» **REQUIRED ACTION**: How many lines in the listing below contain the string "recibe"? Say only the number.
DATA LISTING: Begin
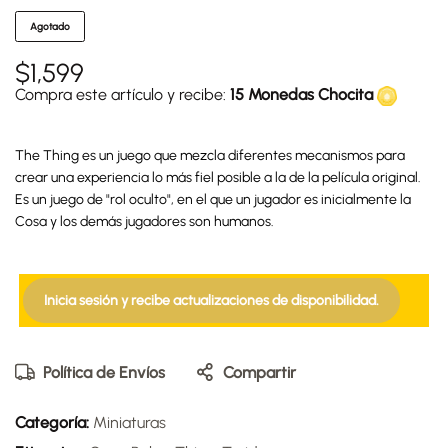
Agotado
$
1,599
Compra este artículo y recibe:
15 Monedas Chocita
The Thing es un juego que mezcla diferentes mecanismos para
crear una experiencia lo más fiel posible a la de la película original.
Es un juego de "rol oculto", en el que un jugador es inicialmente la
Cosa y los demás jugadores son humanos.
Inicia sesión y recibe actualizaciones de disponibilidad.
Política de Envíos
Compartir
Categoría:
Miniaturas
DATA LISTING: End
» **RESPONSE TO THE TASK**: 2